EXERCISE INSTRUCTIONS
Would you please give every entry again exactly, without the pictures?

(Dataset entries)

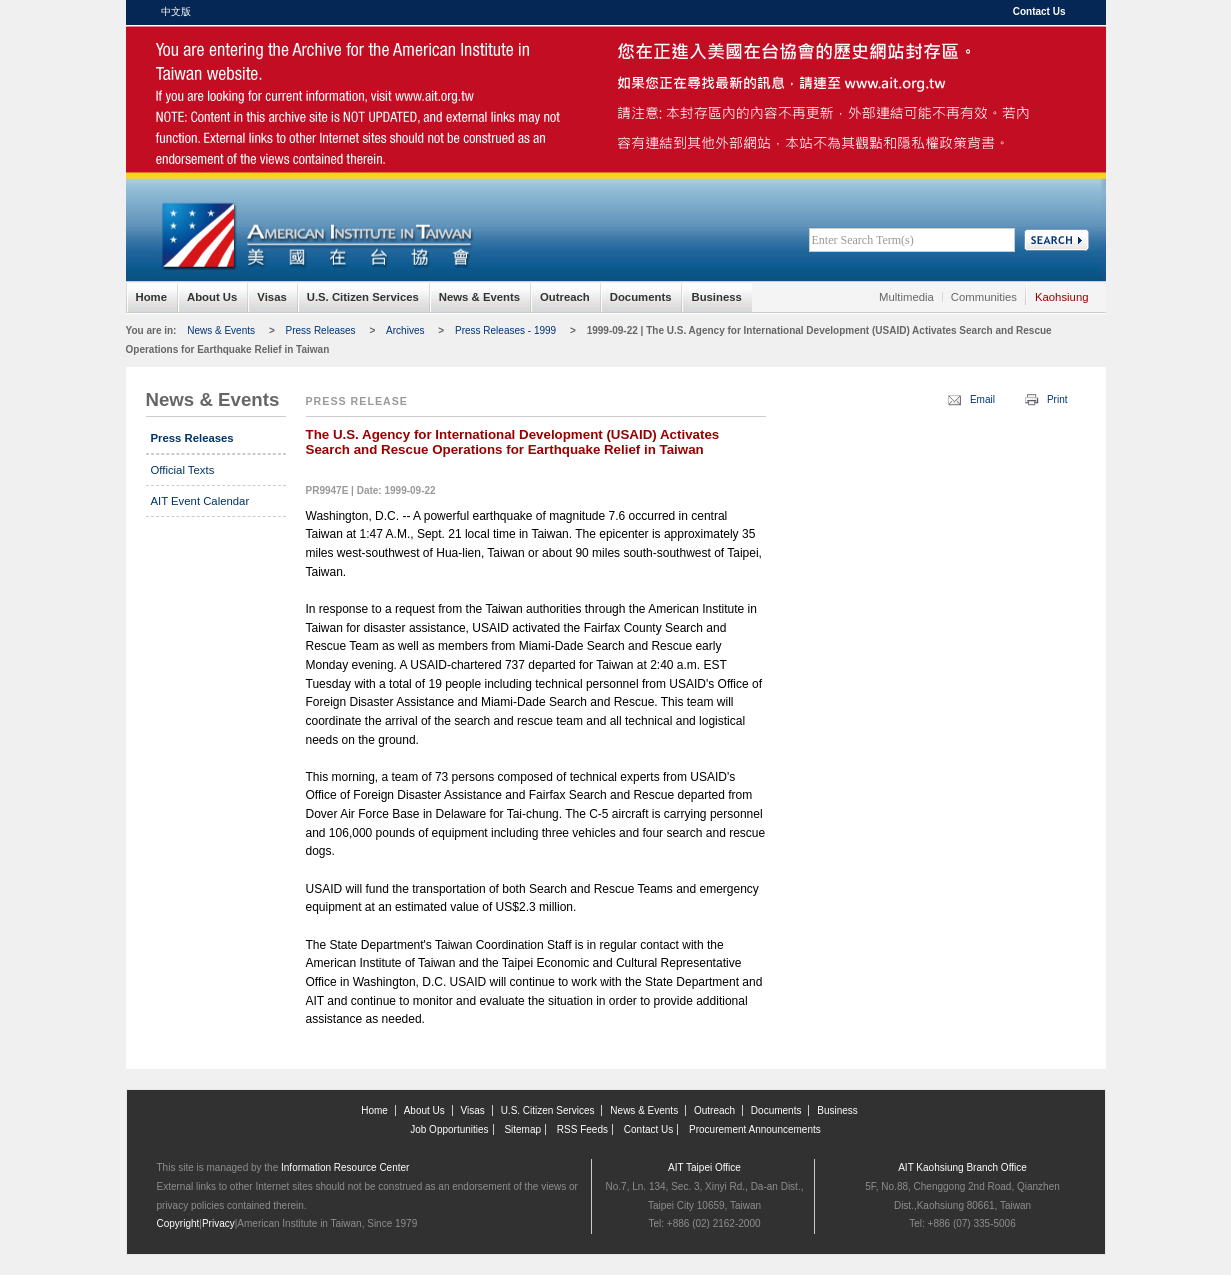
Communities (984, 297)
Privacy (218, 1223)
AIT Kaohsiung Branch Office (962, 1167)
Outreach (565, 297)
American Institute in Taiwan (316, 69)
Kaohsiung (1062, 297)
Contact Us (1039, 11)
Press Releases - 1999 (505, 330)
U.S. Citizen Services (363, 297)
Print (1057, 399)
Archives (405, 330)
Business (716, 297)
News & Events (479, 297)
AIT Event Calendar (200, 501)
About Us (212, 297)
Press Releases (321, 330)
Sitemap (522, 1129)
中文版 (176, 11)
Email (982, 399)
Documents (641, 297)
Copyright (178, 1223)
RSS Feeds (582, 1129)
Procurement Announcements (755, 1129)
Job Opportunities (449, 1129)
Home (151, 297)
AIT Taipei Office (704, 1167)
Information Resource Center (345, 1167)
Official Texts (183, 470)
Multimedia (906, 297)
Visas (271, 297)
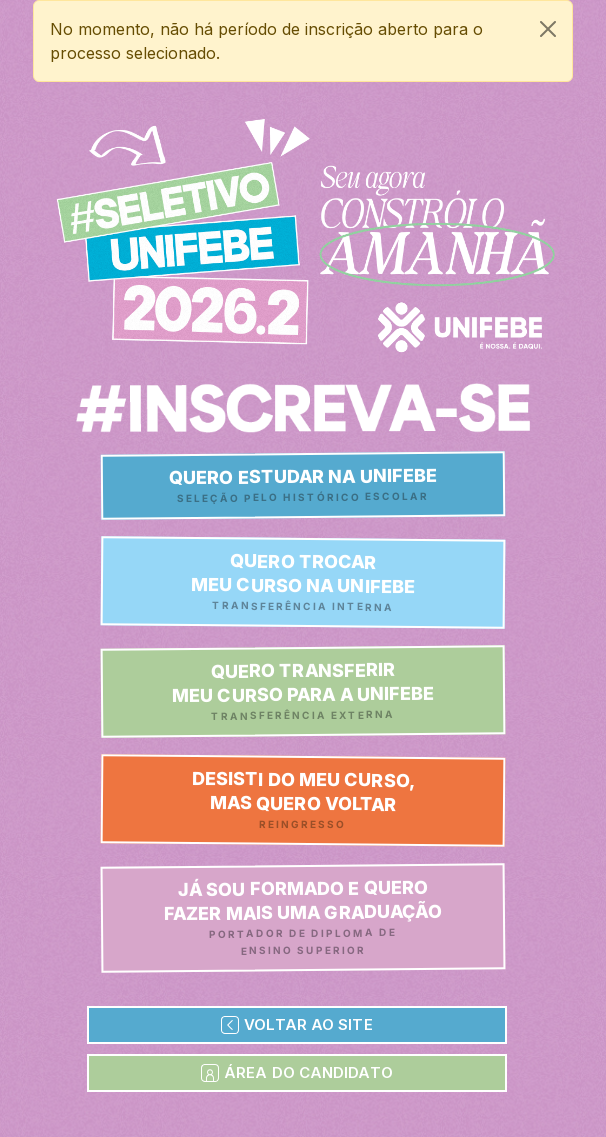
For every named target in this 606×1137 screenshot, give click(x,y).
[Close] (548, 29)
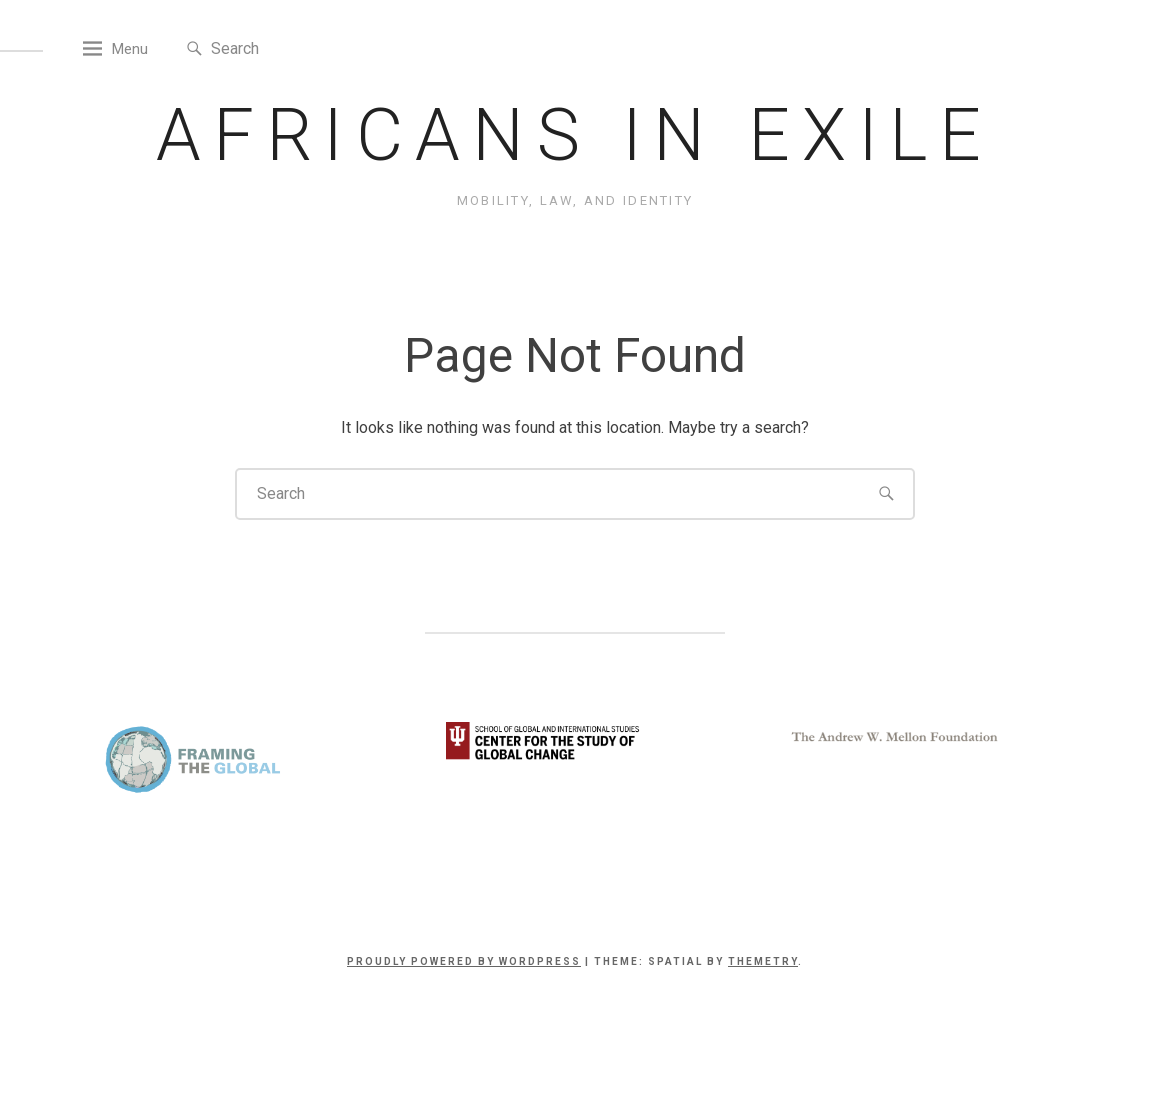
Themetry (763, 1012)
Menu (185, 100)
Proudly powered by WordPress (464, 1012)
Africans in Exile (574, 186)
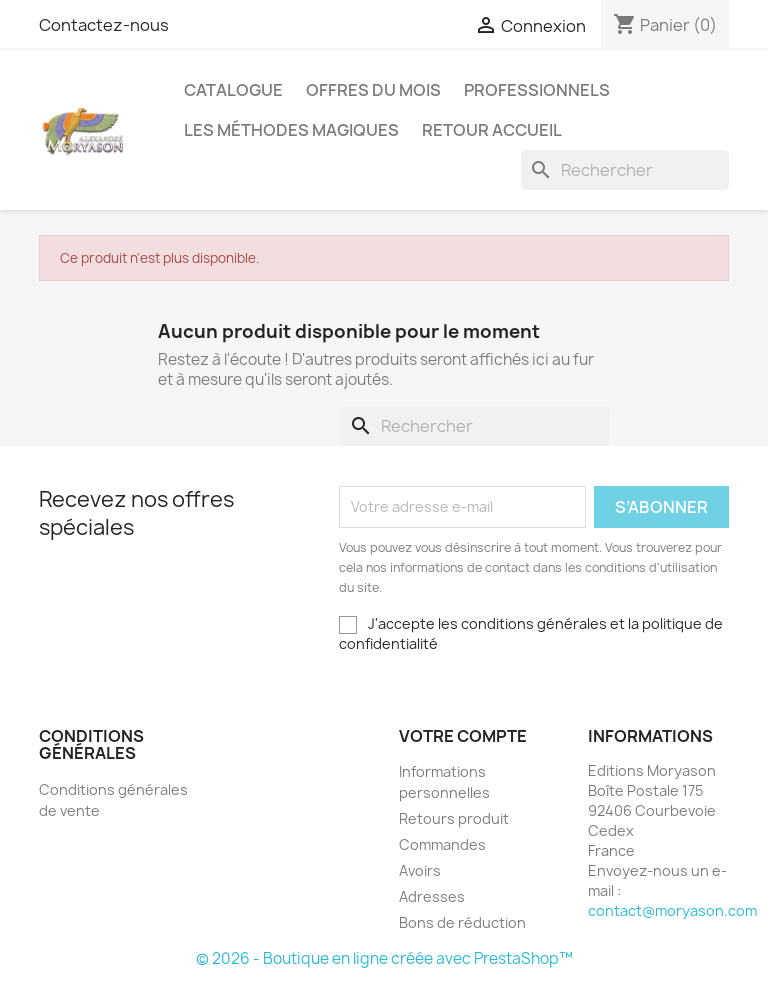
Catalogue (233, 90)
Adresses (432, 896)
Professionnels (537, 90)
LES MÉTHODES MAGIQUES (291, 130)
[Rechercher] (625, 170)
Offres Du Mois (373, 90)
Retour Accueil (492, 130)
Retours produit (454, 818)
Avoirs (420, 870)
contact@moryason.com (672, 910)
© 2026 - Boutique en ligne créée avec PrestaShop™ (384, 958)
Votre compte (463, 736)
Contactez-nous (104, 25)
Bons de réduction (462, 922)
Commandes (442, 844)
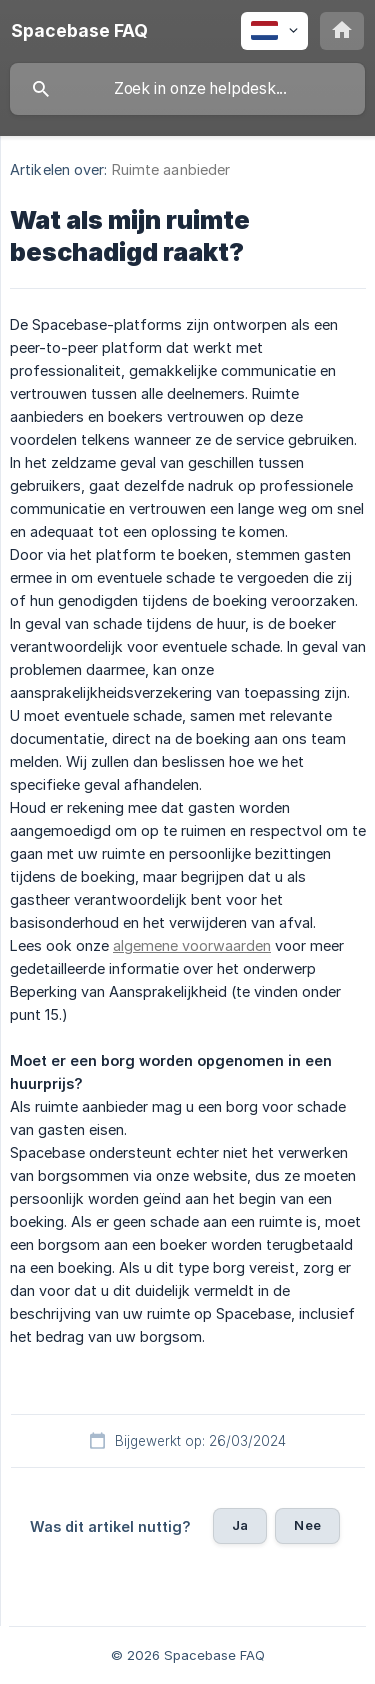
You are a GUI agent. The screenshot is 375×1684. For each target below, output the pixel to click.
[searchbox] (187, 89)
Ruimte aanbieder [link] (171, 169)
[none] (79, 31)
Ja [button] (240, 1525)
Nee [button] (307, 1525)
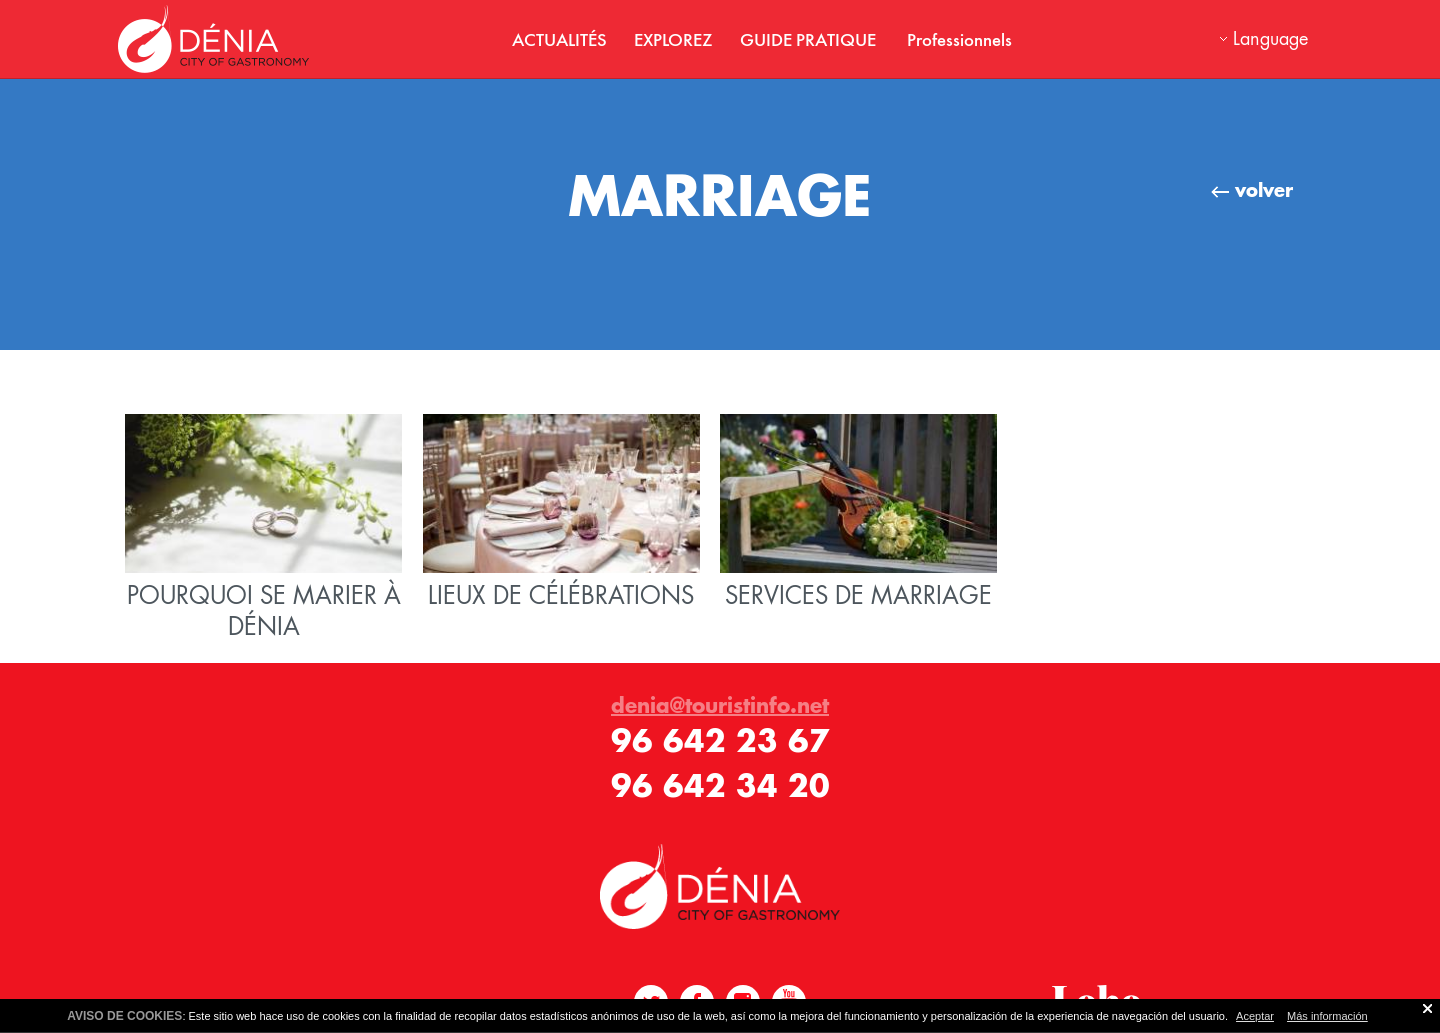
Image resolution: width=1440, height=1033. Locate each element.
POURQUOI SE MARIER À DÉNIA (263, 528)
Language (1270, 38)
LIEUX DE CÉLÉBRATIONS (561, 512)
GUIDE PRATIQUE (810, 39)
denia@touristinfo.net (720, 705)
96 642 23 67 (720, 740)
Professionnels (959, 39)
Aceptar (1255, 1016)
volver (1252, 190)
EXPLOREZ (673, 39)
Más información (1327, 1016)
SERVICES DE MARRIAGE (858, 512)
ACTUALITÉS (559, 39)
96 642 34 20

ANSWER BOX
Communities (984, 297)
Privacy (218, 1223)
AIT Kaohsiung Branch Office (962, 1167)
Outreach (565, 297)
American Institute in Taiwan (316, 69)
Kaohsiung (1062, 297)
Contact Us (1039, 11)
Press Releases - 1999 (505, 330)
U.S. Citizen Services (363, 297)
Print (1057, 399)
Archives (405, 330)
Business (716, 297)
News & Events (479, 297)
AIT Event Calendar (200, 501)
About Us (212, 297)
Press Releases (321, 330)
Sitemap (522, 1129)
中文版 (176, 11)
Email (982, 399)
Documents (641, 297)
Copyright (178, 1223)
RSS Feeds (582, 1129)
Procurement Announcements (755, 1129)
Job Opportunities (449, 1129)
Home (151, 297)
AIT Taipei Office (704, 1167)
Information Resource Center (345, 1167)
Official Texts (183, 470)
Multimedia (906, 297)
Visas (271, 297)
For every named target in this 606×1137 screenshot, give click(x,y).
[Close] (548, 29)
Themetry (763, 1012)
Menu (185, 100)
Proudly powered by WordPress (464, 1012)
Africans in Exile (574, 186)
Catalogue (233, 90)
Adresses (432, 896)
Professionnels (537, 90)
LES MÉTHODES MAGIQUES (291, 130)
[Rechercher] (625, 170)
Offres Du Mois (373, 90)
Retour Accueil (492, 130)
Retours produit (454, 818)
Avoirs (420, 870)
contact@moryason.com (672, 910)
© 2026 - Boutique en ligne créée avec PrestaShop™ (384, 958)
Votre compte (463, 736)
Contactez-nous (104, 25)
Bons de réduction (462, 922)
Commandes (442, 844)
You are a GUI agent. The screenshot is 375×1684. For each target below, output the pixel to click.
[searchbox] (187, 89)
Ruimte aanbieder [link] (171, 169)
[none] (79, 31)
Ja [button] (240, 1525)
Nee [button] (307, 1525)
Image resolution: width=1440, height=1033. Locate each element.
POURQUOI SE MARIER À DÉNIA (263, 528)
Language (1270, 38)
LIEUX DE CÉLÉBRATIONS (561, 512)
GUIDE PRATIQUE (810, 39)
denia@touristinfo.net (720, 705)
96 642 23 67 (720, 740)
Professionnels (959, 39)
Aceptar (1255, 1016)
volver (1252, 190)
EXPLOREZ (673, 39)
Más información (1327, 1016)
SERVICES DE MARRIAGE (858, 512)
ACTUALITÉS (559, 39)
96 642 34 20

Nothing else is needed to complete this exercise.